Je soupire aussi. C'est dingue ce que j'ai envie de le taper aujourd'hui. J'attrape rapidement mon calepin que j'ai posé… ah oui, sur le bureau. Je prends tout mon temps en tournant les pages. Du coin de l'œil, je vois John qui s'impatiente et rien que pour ça, je décide de prendre encore plus de temps. Je passe lentement le doigt sur les pages, à la recherche de quelque chose que je sais ne pas être là. Bon je fais certainement chier Jefferson aussi dans le processus, mais j'en ai tellement rien à foutre à l'instant présent… Je finis par trouver la bonne page. Ma commande : une lame en acier pur, une lame en fer, trois Glocks semi-automatiques, de l'argenterie à faire fondre, 15kg de sel, une nouvelle plaque d'agent fédéral (parce que l'ancienne est au fond d'un lac en ce moment.), et du matériel médical, antidouleur et sutures essentiellement.

Je finis par prendre le téléphone des mains de John qui m'envoie un regard assassin. C'est ça Winchester, parce que t'as tellement d'autres trucs urgents à faire là tout de suite. D'ailleurs, a peine ai-je le téléphone dans les mains que Johnny s'ouvre une nouvelle bière et se pose sur le canapé. Je ne peux pas m'empêcher de lever les yeux au ciel et je comprends enfin pourquoi Dean et Sammy font ça aussi souvent.

La discussion avec Jefferson ne dure pas longtemps, comme toujours, c'est pour ça que j'aime autant traiter avec lui. Il ne pose jamais de questions, il va droit au but et surtout, il est capable de trouver à peu près tout et n'importe quoi du moment que tu peux y mettre le prix. Le seul souci, c'est justement qu'il y a souvent des soucis… Jefferson n'a pas mes Glocks mais si je le rejoins et que je l'aide pour une transaction il pourra me les échanger par des Berettas, quatre au lieu de trois et le stock de munitions qui va avec. Sinon il faudra que j'attende le mois prochain.
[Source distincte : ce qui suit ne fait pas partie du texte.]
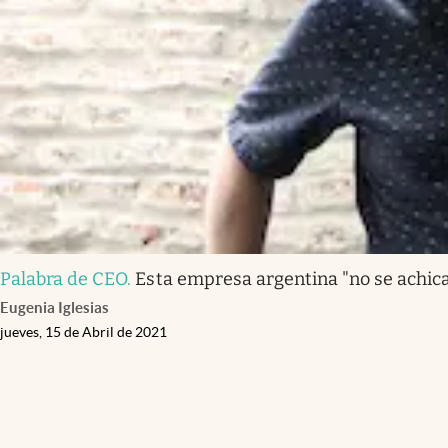
Palabra de CEO
.
Esta empresa argentina "no se achic
Eugenia Iglesias
jueves, 15 de Abril de 2021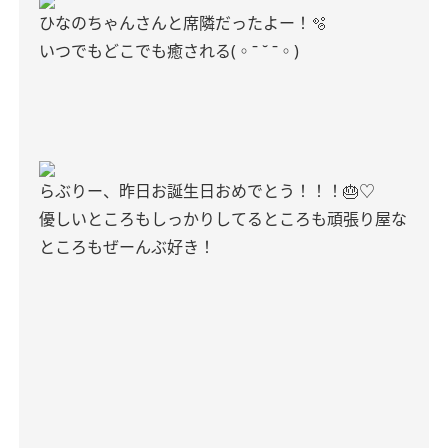
ひなのちゃんさんと席隣だったよー！🫧
いつでもどこでも癒される(◦ˉ ˘ ˉ◦)
らぶりー、昨日お誕生日おめでとう！！！🎂♡
優しいところもしっかりしてるところも頑張り屋な
ところもぜーんぶ好き！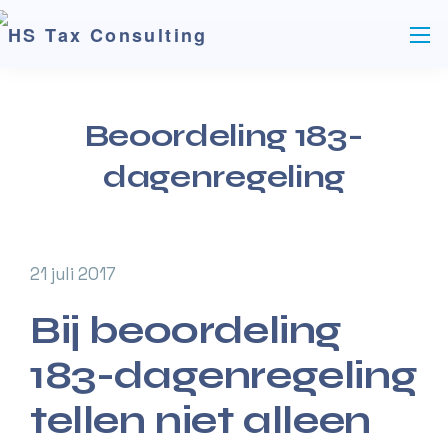
Beoordeling 183-
dagenregeling
21 juli 2017
Bij beoordeling
183-dagenregeling
tellen niet alleen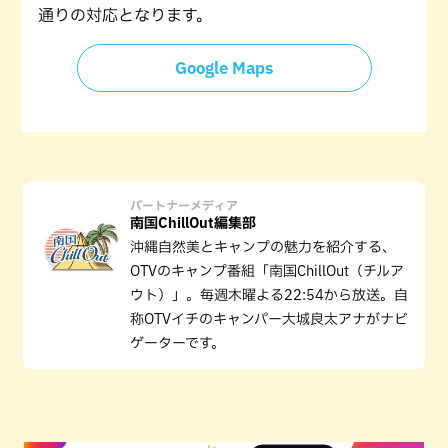
通りの対応となります。
Google Maps
パートナーメディア
南国ChillOut編集部
沖縄自然美とキャンプの魅力を紹介する、
OTVのキャンプ番組「南国ChillOut（チルア
ウト）」。毎週木曜よる22:54から放送。自
称OTVイチのキャンパー大城良太アナがナビ
ゲーターです。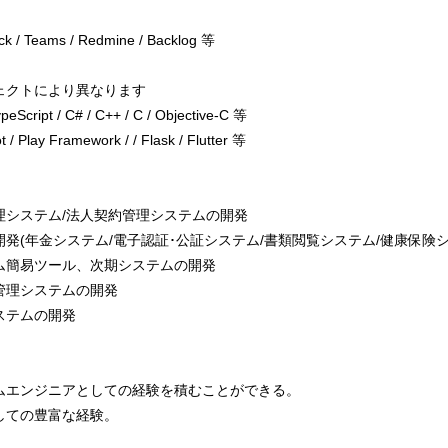
Slack / Teams / Redmine / Backlog 等
ェクトにより異なります
eScript / C# / C++ / C / Objective-C 等
ay Framework / / Flask / Flutter 等
理システム/法人契約管理システムの開発
発(年金システム/電子認証･公証システム/書類閲覧システム/健康保険シ
ム簡易ツール、次期システムの開発
管理システムの開発
ステムの開発
ムエンジニアとしての経験を積むことができる。
しての豊富な経験。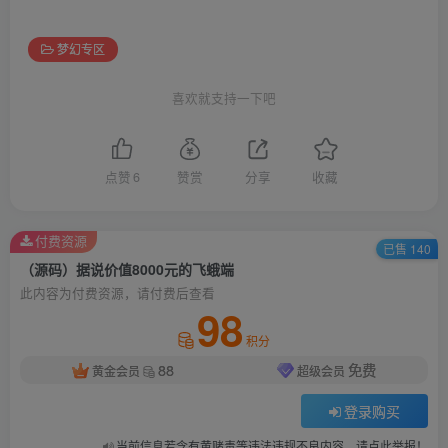
梦幻专区
喜欢就支持一下吧
点赞
6
赞赏
分享
收藏
付费资源
已售 140
（源码）据说价值8000元的飞蛾端
此内容为付费资源，请付费后查看
98
积分
88
免费
黄金会员
超级会员
登录购买
当前信息若含有黄赌毒等违法违规不良内容，请点此举报！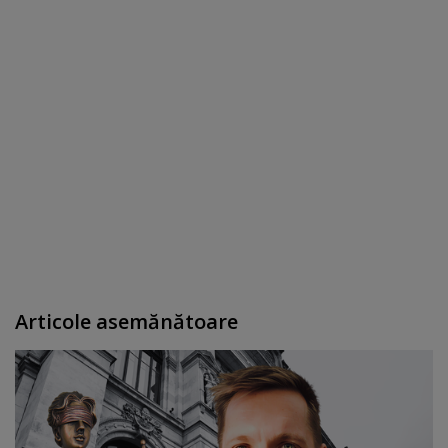
Articole asemănătoare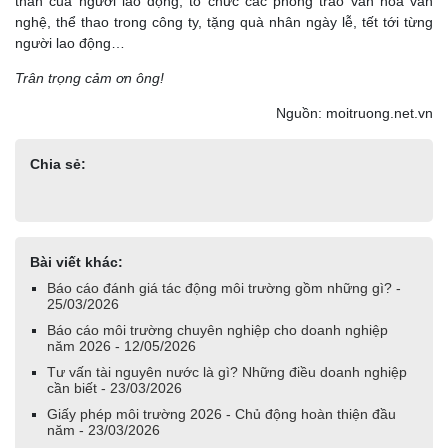
thần của người lao động, tổ chức các phong trào văn hóa văn
nghệ, thể thao trong công ty, tặng quà nhân ngày lễ, tết tới từng
người lao động…
Trân trọng cảm ơn ông!
Nguồn: moitruong.net.vn
Chia sẻ:
Bài viết khác:
Báo cáo đánh giá tác động môi trường gồm những gì? -
25/03/2026
Báo cáo môi trường chuyên nghiệp cho doanh nghiệp
năm 2026 - 12/05/2026
Tư vấn tài nguyên nước là gì? Những điều doanh nghiệp
cần biết - 23/03/2026
Giấy phép môi trường 2026 - Chủ động hoàn thiện đầu
năm - 23/03/2026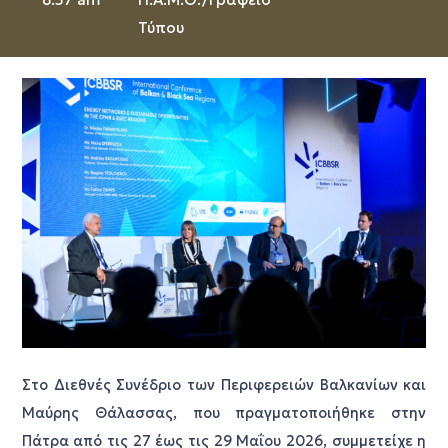
Τύπου
Στο Διεθνές Συνέδριο των Περιφερειών Βαλκανίων και
Μαύρης Θάλασσας, που πραγματοποιήθηκε στην
Πάτρα από τις 27 έως τις 29 Μαΐου 2026, συμμετείχε η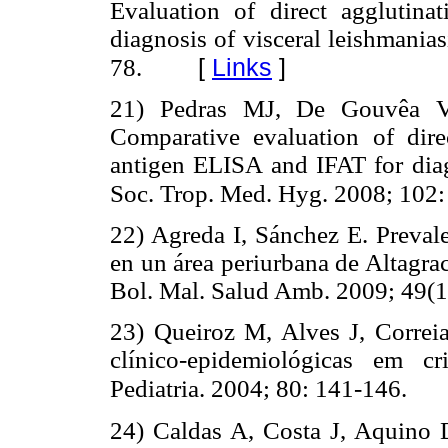
Evaluation of direct agglutina
diagnosis of visceral leishmania
[
Links
]
78.
21) Pedras MJ, De Gouvêa Vi
Comparative evaluation of dire
antigen ELISA and IFAT for diagn
Soc. Trop. Med. Hyg. 2008; 102:
22) Agreda I, Sánchez E. Prevale
en un área periurbana de Altagra
Bol. Mal. Salud Amb. 2009; 49(1
23) Queiroz M, Alves J, Correia 
clínico-epidemiológicas em c
Pediatria. 2004; 80: 141-146.
24) Caldas A, Costa J, Aquino D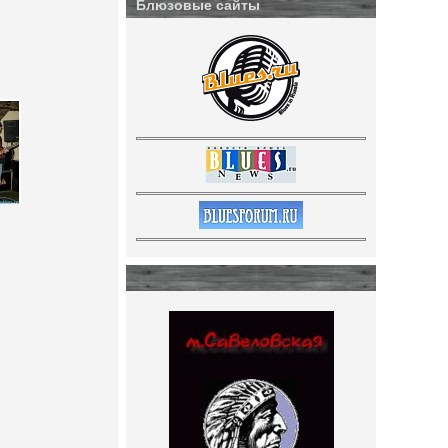
Блюзовые сайты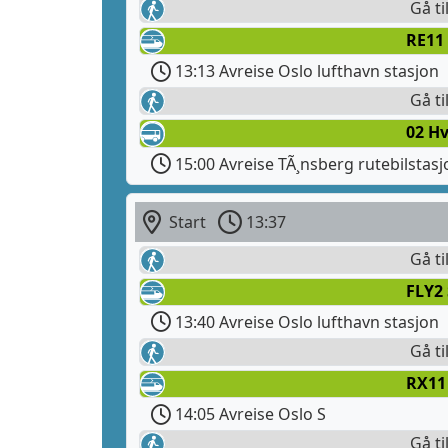
Gå ti
RE11
13:13 Avreise Oslo lufthavn stasjon
Gå ti
02 H
15:00 Avreise TÃ¸nsberg rutebilstasj
Start
13:37
Gå ti
FLY2
13:40 Avreise Oslo lufthavn stasjon
Gå ti
RX11
14:05 Avreise Oslo S
Gå ti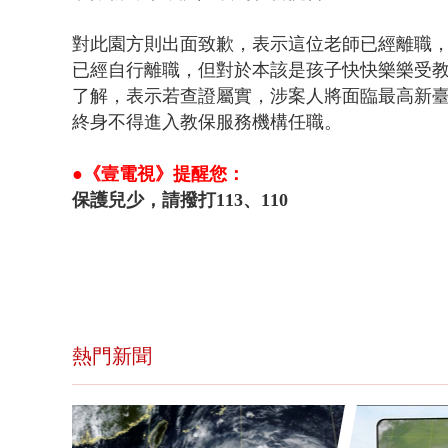
對此園方則出面致歉，表示這位老師已經離職
已經自行離職，但對於本該是孩子快快樂樂受
了解，表示若查證屬實，涉案人將面臨最高新臺
終身不得進入教保服務機構任職。
●《壹電視》提醒您：
保護兒少，請撥打113、110
熱門新聞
Je soupire en me pinçant l'arrête du nez. Ca me gonfle. Tout me gonfle aujourd'hui. J'aime pas les Berettas. En général les Glocks sont toujours un peu plus équilibrés à droite et ça compense un léger balancement que j'ai à gauche. Et puis ils sont plus lourds, je préfère. Mais bon… j'en ai besoin maintenant et pas le mois prochain. J'imagine que je pourrais toujours les revendre après. Jefferson sait que ça me fait chier, alors il évite d'enfoncer le couteau dans la plaie, lui au moins. C'est pas comme certains.

Bref, je fini par accepter la proposition. De toute façon, il fallait que je le vois pour lui revendre des conneries. Autant en profiter. Je lui annonce que je serais là demain dans l'aprèm. Je ne prends même pas le temps de demander à Winchester ce qu'il a l'intention de faire, qu'il reste ou qu'il parte, je m'en fou, moi demain, je suis à Aberdeen.